Nonostante il numero di contatti raggiunti, però, per ora nessuna risposta è pervenuta, ci racconta Gaggero, che da volontaria, da qualche tempo segue persone o nuclei famigliari stranieri, in Italia da rifugiati, nel passaggio verso un’autonomia nella ricerca di un alloggio. “Non siamo agenti immobiliari, ma aiutiamo a capire i prezzi del mercato e le richieste di proprietari o agenzie, i siti dove cercare, i requisiti da guardare”, spiega. “Solo in un secondo momento, eventualmente, aiutiamo anche nel contattare agenzie e privati per prendere un appuntamento”.

Gli ostacoli, però, sono diversi. Il primo è economico, conferma Giulia Gaggero: “Chi affitta richiede almeno due contratti a tempo indeterminato, oppure un reddito pari a tre volte l’affitto della casa. Se pensiamo che, facendo una media degli annunci, i prezzi si aggirano tra gli 800 e i 1000 euro di affitto mensile per un trilocale, sono cifre proibitive”.
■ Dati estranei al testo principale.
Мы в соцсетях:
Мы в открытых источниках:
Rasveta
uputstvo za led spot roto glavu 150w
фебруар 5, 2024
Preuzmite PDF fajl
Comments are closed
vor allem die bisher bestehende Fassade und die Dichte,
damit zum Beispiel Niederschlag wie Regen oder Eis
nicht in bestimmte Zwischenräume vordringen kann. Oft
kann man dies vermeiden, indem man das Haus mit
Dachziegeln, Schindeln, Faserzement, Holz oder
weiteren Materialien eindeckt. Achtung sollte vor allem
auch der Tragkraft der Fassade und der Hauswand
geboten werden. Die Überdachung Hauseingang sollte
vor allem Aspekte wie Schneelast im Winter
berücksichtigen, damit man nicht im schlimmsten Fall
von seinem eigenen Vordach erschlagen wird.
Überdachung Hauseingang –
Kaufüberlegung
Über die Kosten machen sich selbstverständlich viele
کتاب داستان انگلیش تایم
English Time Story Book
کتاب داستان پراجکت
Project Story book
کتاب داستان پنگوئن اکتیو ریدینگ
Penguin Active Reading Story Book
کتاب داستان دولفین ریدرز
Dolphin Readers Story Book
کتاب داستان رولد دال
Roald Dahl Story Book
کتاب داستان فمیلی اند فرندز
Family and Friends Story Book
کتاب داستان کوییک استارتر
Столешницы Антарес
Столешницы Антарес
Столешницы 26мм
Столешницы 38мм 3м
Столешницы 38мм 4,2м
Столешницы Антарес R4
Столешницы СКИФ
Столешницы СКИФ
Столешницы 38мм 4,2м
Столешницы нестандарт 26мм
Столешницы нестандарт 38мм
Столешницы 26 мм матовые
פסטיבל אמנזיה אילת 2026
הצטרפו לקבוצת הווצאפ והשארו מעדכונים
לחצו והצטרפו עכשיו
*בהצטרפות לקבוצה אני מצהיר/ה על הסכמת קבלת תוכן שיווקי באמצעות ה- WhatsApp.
Il secondo ostacolo, molto spesso, è anche la tipologia del nucleo famigliare: molti proprietari di casa preferiscono non affittare a famiglie con figli, per non rischiare di avere inquilini che potrebbero creare disturbo ai vicini, o che, nel caso di contratti di natura transitoria, diventano più difficili da sfrattare.

“Purtroppo, a volte, entrano in gioco anche elementi di discriminazione legati alla provenienza dei possibili inquilini – aggiunge la volontaria -. Le agenzie tengono conto dei criteri indicati dai proprietari, e facendo una scrematura degli interessati, gli stranieri sono i primi a finire esclusi”.
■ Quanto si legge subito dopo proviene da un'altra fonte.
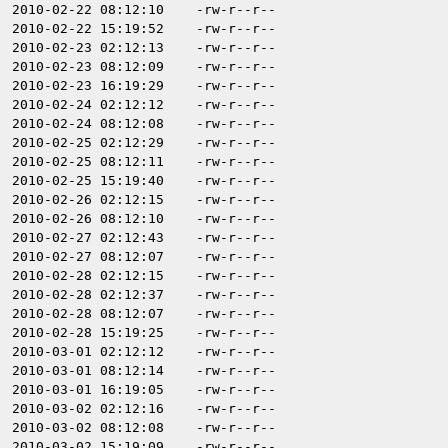
2010-02-22 08:12:10
-rw-r--r--
2010-02-22 15:19:52
-rw-r--r--
2010-02-23 02:12:13
-rw-r--r--
2010-02-23 08:12:09
-rw-r--r--
2010-02-23 16:19:29
-rw-r--r--
2010-02-24 02:12:12
-rw-r--r--
2010-02-24 08:12:08
-rw-r--r--
2010-02-25 02:12:29
-rw-r--r--
2010-02-25 08:12:11
-rw-r--r--
2010-02-25 15:19:40
-rw-r--r--
2010-02-26 02:12:15
-rw-r--r--
2010-02-26 08:12:10
-rw-r--r--
2010-02-27 02:12:43
-rw-r--r--
2010-02-27 08:12:07
-rw-r--r--
2010-02-28 02:12:15
-rw-r--r--
2010-02-28 02:12:37
-rw-r--r--
2010-02-28 08:12:07
-rw-r--r--
2010-02-28 15:19:25
-rw-r--r--
2010-03-01 02:12:12
-rw-r--r--
2010-03-01 08:12:14
-rw-r--r--
2010-03-01 16:19:05
-rw-r--r--
2010-03-02 02:12:16
-rw-r--r--
2010-03-02 08:12:08
-rw-r--r--
2010-03-02 15:19:09
-rw-r--r--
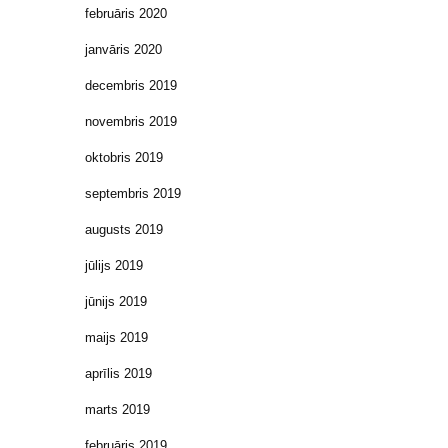
februāris 2020
janvāris 2020
decembris 2019
novembris 2019
oktobris 2019
septembris 2019
augusts 2019
jūlijs 2019
jūnijs 2019
maijs 2019
aprīlis 2019
marts 2019
februāris 2019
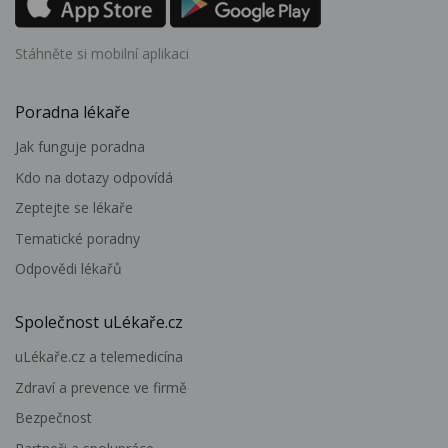
Stáhněte si mobilní aplikaci
Poradna lékaře
Jak funguje poradna
Kdo na dotazy odpovídá
Zeptejte se lékaře
Tematické poradny
Odpovědi lékařů
Společnost uLékaře.cz
uLékaře.cz a telemedicína
Zdraví a prevence ve firmě
Bezpečnost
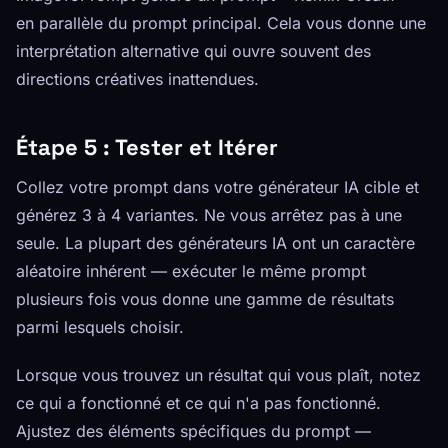
en parallèle du prompt principal. Cela vous donne une
interprétation alternative qui ouvre souvent des
directions créatives inattendues.
Étape 5 : Tester et Itérer
Collez votre prompt dans votre générateur IA cible et
générez 3 à 4 variantes. Ne vous arrêtez pas à une
seule. La plupart des générateurs IA ont un caractère
aléatoire inhérent — exécuter le même prompt
plusieurs fois vous donne une gamme de résultats
parmi lesquels choisir.
Lorsque vous trouvez un résultat qui vous plaît, notez
ce qui a fonctionné et ce qui n'a pas fonctionné.
Ajustez des éléments spécifiques du prompt —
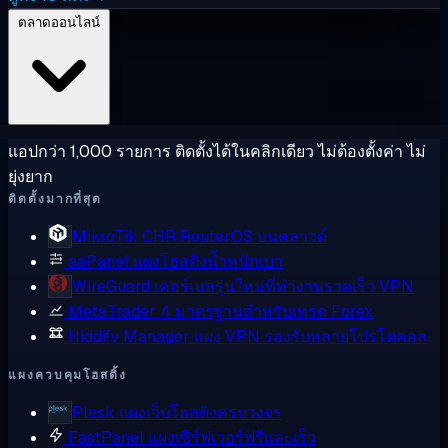
ตลาดออนไลน์
แอปกว่า 1,000 รายการ ติดตั้งได้ในคลิกเดียว ไม่ต้องตั้งค่า ไม่
ยุ่งยาก
ติดตั้งมากที่สุด
MikroTik CHR
RouterOS บนคลาวด์
aaPanel
แผงโฮสติงน้ำหนักเบา
WireGuard
เคอร์เนลรุ่นใหม่ที่ทำงานรวดเร็ว VPN
MetaTrader 4
มาตรฐานสำหรับเทรด Forex
Hiddify Manager
แผง VPN รองรับหลายโปรโตคอล
แผงควบคุมโฮสติ้ง
Plesk
แผงเว็บโฮสติงครบวงจร
FastPanel
แผงเซิร์ฟเวอร์ฟรีและเร็ว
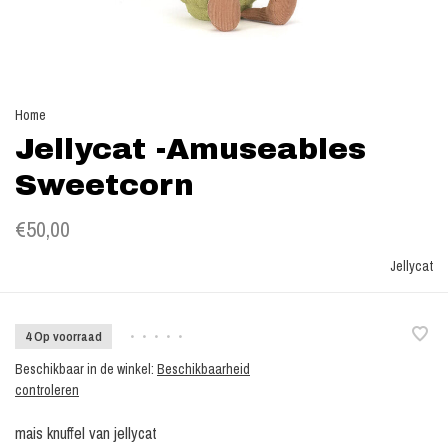
Home
Jellycat -Amuseables
Sweetcorn
€50,00
Jellycat
4 Op voorraad
•
•
•
•
•
Beschikbaar in de winkel:
Beschikbaarheid
controleren
mais knuffel van jellycat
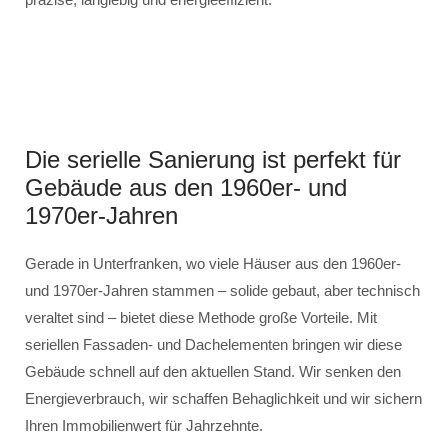
Die serielle Sanierung ist perfekt für
Gebäude aus den 1960er- und
1970er-Jahren
Gerade in Unterfranken, wo viele Häuser aus den 1960er-
und 1970er-Jahren stammen – solide gebaut, aber technisch
veraltet sind – bietet diese Methode große Vorteile. Mit
seriellen Fassaden- und Dachelementen bringen wir diese
Gebäude schnell auf den aktuellen Stand. Wir senken den
Energieverbrauch, wir schaffen Behaglichkeit und wir sichern
Ihren Immobilienwert für Jahrzehnte.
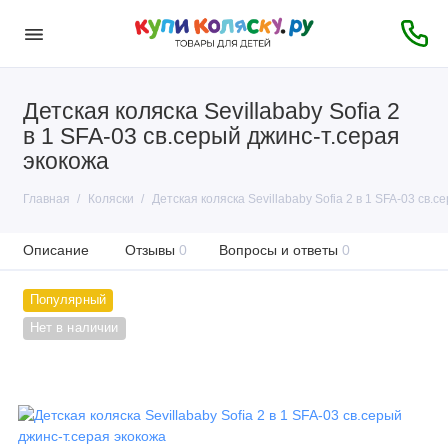
Детская коляска Sevillababy Sofia 2
в 1 SFA-03 св.серый джинс-т.серая
экокожа
Главная
Коляски
Детская коляска Sevillababy Sofia 2 в 1 SFA-03 св.
Описание
Отзывы
0
Вопросы и ответы
0
Популярный
Нет в наличии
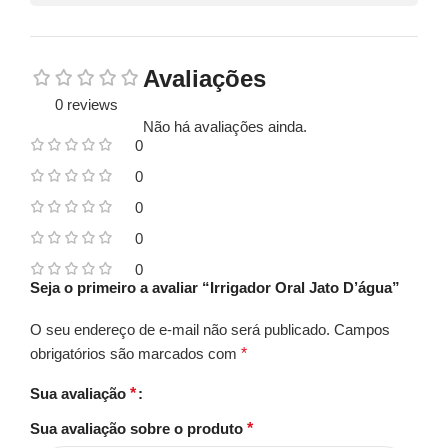
Avaliações
0 reviews
Não há avaliações ainda.
0
0
0
0
0
Seja o primeiro a avaliar “Irrigador Oral Jato D’água”
O seu endereço de e-mail não será publicado.
Campos
obrigatórios são marcados com
*
Sua avaliação
*
Sua avaliação sobre o produto
*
Allargando lo sguardo oltre il caso specifico della famiglia in questione, è facile intuire come il problema sia generalizzato. “Attualmente, solo tra le persone in uscita dai nostri percorsi di accoglienza, sono circa una ventina le famiglie nella stessa situazione”, ci dice Stefano Canestrini, presidente del Centro Astalli di Trento: “Ma il tema della casa riguarda tutti, non va ridotto solo alle persone rifugiate”, puntualizza. Secondo Canestrini serve, quindi, un ragionamento che coinvolga tutti, dalle categorie economiche alla politica, a chi lavora nel sociale: “Se c’è bisogno di lavoratori, alla proposta lavorativa deve affiancarsi anche una proposta abitativa, sociale, sanitaria. ‘Ci aspettavamo braccia sono arrivate persone’ si diceva per l’immigrazione italiana all’estero, e deve valere anche oggi per chi arriva in Italia”.
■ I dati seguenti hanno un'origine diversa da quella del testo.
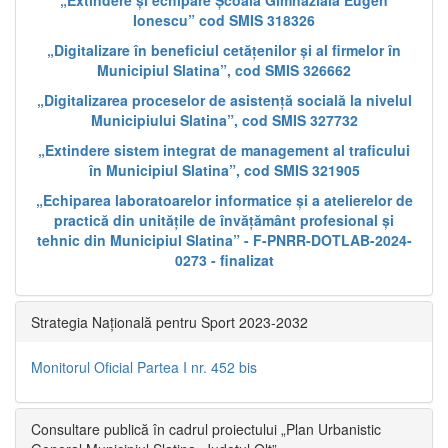
„Extindere și echipare Școala Gimnazială Eugen
Ionescu” cod SMIS 318326
„Digitalizare în beneficiul cetățenilor și al firmelor în
Municipiul Slatina”, cod SMIS 326662
„Digitalizarea proceselor de asistență socială la nivelul
Municipiului Slatina”, cod SMIS 327732
„Extindere sistem integrat de management al traficului
în Municipiul Slatina”, cod SMIS 321905
„Echiparea laboratoarelor informatice și a atelierelor de
practică din unitățile de învățământ profesional și
tehnic din Municipiul Slatina” - F-PNRR-DOTLAB-2024-
0273 - finalizat
Strategia Națională pentru Sport 2023-2032
Monitorul Oficial Partea I nr. 452 bis
Consultare publică în cadrul proiectului „Plan Urbanistic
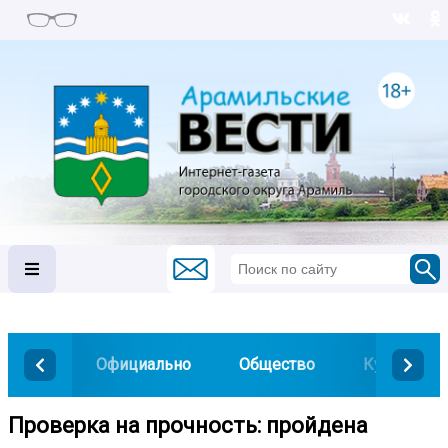
Официально
Общество
Культура
Проверка на прочность: пройдена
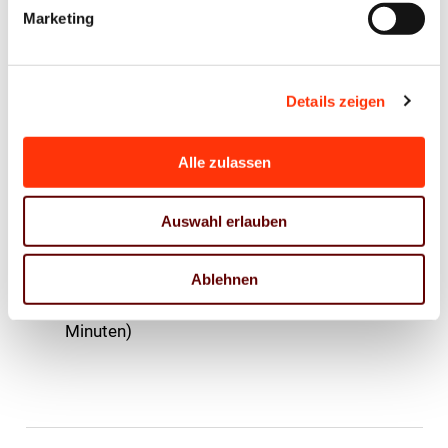
Marketing
U-BAHN
Details zeigen
U2
Richtung Messestadt Ost, Haltestelle
„Messestadt West“
Alle zulassen
die U-Bahn-Station in Richtung „Edinburghplatz“
verlassen
Auswahl erlauben
Mit dem
Bus 264
in wenigen Minuten vom
Bahnhof bis „Einsteinring Süd“
Ablehnen
(der Bus fährt je nach Tageszeit alle 10 bis 20
Minuten)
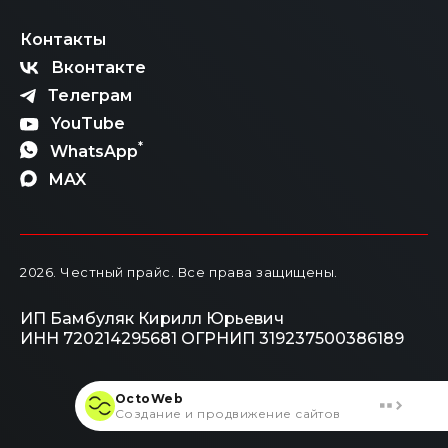
Контакты
Вконтакте
Телеграм
YouTube
*
WhatsApp
MAX
2026
. Честный прайс.
Все права защищены.
ИП Бамбуляк Кирилл Юрьевич
ИНН 720214295681
ОГРНИП 319237500386189
OctoWeb
Создание и продвижение сайтов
Rivedere le politiche di inclusione potrebbe essere un primo passo, anche per risolvere la questione abitativa: “Concentrare l’accoglienza nelle città scarica su di esse anche tutta la richiesta di abitazioni. Ma pensiamo al grande bisogno di lavoratori che c’è nelle nostre valli, dove risulterebbe più semplice anche avere accesso alla casa rispetto ai centri più grossi, quindi una politica lungimirante dovrebbe avere uno sguardo più ampio, e fare delle scelte vedendo nella migrazione un valore per il territorio”, conclude Canestrini.